# white spots/streaks on the glass, from my Mystery Snail?



## little dutch (Sep 22, 2009)

Hey guys, I do not know how to answer this one. I will try to get a picture when I get home. 

My tank glass is covered with white spots/streaks/smears. The streaks do not look like eggs, just white smears on the glass. My working theory is the mystery snail is causing this, but I have no proof. He is the only snail in the tank, and the otto's are the only other inhabitant that would be hanging on the glass. Does this sound familiar to anyone, without a pic? I only have my phone for a camera, so I am not even positive I can grab a good picture.

I first noticed it a few days ago in a localized area, and now I am seeing them everywhere. I have not tried to rub them off yet, so I do not have any tactile information to share yet.

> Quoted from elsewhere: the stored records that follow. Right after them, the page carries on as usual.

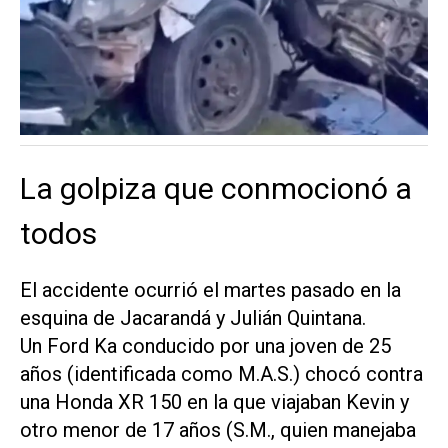
La golpiza que conmocionó a
todos
El accidente ocurrió el martes pasado en la
esquina de Jacarandá y Julián Quintana.
Un
Ford Ka
conducido por una joven de 25
años (identificada como M.A.S.) chocó contra
una
Honda XR 150
en la que viajaban Kevin y
otro menor de 17 años (S.M., quien manejaba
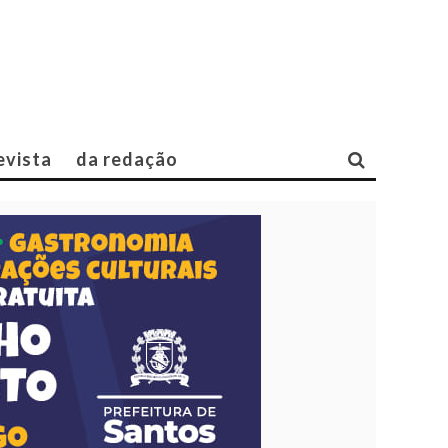
evista
da redação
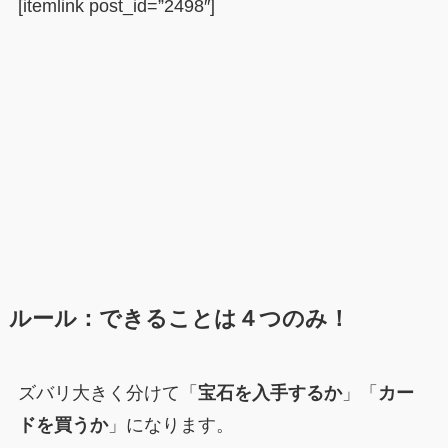
[itemlink post_id=”2498″]
ルール
：できることは４つのみ！
ズバリ大きく分けて「
宝石を入手するか
」「
カー
ドを買うか
」になります。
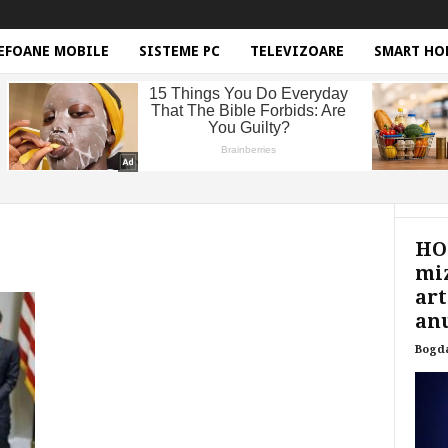
EFOANE MOBILE
SISTEME PC
TELEVIZOARE
SMART HO
HON
miz
art
anu
Bogd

Edit: I do not think it is Hydra.

Edit: I can not get a picture of the stuff with my phone camera. If anyone has an idea I would love to hear it.


----------



## BlueSaphire (Nov 3, 2009)

Hmm well before anything, try scrubbing it off.


----------



## little dutch (Sep 22, 2009)

Aquarium Gallery - little dutch Gallery


Best I could do for pictures. 

I siphoned off 2 gallons of water yesterday and rubbed one off the glass with the end of my siphon, it does come off. Maybe tonight I will have a better chance to just get in there and scrape it all off the glass at least. This stuff bothers me.


----------



## little dutch (Sep 22, 2009)

Interesting. I just checked the tank and all the mystery gunk is gone. I forgot to turn the light on when I went to work this morning. Coincidence?


----------